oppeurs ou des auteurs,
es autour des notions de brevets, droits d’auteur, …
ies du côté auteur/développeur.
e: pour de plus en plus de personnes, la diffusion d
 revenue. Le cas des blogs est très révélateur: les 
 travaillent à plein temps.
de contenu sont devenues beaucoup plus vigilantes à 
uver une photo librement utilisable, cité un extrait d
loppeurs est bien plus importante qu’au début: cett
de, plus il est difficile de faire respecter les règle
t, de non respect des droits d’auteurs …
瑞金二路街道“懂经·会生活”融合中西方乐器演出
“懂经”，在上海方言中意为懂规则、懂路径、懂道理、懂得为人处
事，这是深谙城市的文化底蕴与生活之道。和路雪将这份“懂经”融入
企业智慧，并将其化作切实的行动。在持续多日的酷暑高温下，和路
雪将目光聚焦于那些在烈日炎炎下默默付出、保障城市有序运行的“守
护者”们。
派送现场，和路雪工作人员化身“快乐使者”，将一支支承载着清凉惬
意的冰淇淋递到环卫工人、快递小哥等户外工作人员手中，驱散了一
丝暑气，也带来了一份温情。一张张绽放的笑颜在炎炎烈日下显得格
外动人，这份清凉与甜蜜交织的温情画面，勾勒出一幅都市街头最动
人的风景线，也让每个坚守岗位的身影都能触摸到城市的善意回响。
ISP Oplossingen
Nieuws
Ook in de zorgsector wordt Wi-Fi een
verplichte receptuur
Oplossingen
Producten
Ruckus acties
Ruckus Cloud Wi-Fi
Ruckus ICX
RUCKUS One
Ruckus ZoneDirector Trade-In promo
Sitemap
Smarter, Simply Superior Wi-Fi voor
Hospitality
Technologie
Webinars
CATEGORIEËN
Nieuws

---

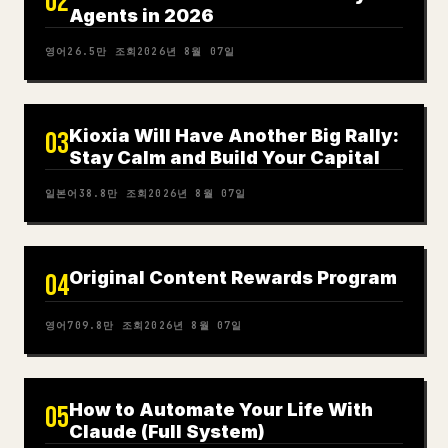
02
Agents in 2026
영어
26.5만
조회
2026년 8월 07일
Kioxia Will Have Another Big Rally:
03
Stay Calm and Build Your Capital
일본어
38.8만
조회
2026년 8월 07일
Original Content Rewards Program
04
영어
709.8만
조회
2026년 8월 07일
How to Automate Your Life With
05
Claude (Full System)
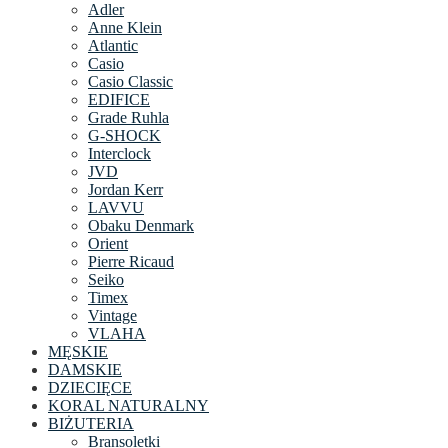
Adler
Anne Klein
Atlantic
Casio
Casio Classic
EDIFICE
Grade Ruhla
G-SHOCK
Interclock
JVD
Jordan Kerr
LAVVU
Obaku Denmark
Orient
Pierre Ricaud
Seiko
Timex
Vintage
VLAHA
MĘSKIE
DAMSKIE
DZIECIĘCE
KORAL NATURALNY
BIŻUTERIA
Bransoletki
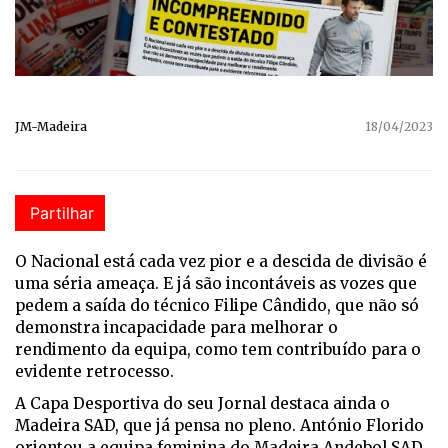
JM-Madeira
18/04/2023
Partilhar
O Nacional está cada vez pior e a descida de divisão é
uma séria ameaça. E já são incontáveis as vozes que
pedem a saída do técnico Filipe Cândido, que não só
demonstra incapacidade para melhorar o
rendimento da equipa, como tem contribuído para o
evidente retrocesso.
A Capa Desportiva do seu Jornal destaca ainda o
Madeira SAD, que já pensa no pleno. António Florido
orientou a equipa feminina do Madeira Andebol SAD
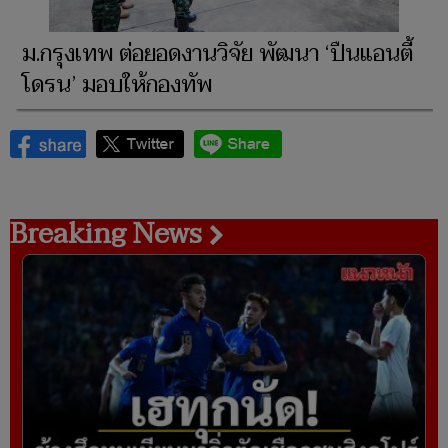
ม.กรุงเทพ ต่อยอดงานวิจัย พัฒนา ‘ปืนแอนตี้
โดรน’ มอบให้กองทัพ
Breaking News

--

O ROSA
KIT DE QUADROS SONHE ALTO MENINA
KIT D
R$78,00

WHAT YOU SHOULD DO: Reply with only the number of lines in the entries that hold the word "Madeira".

RESPONSE TO THIS EXERCISE: 3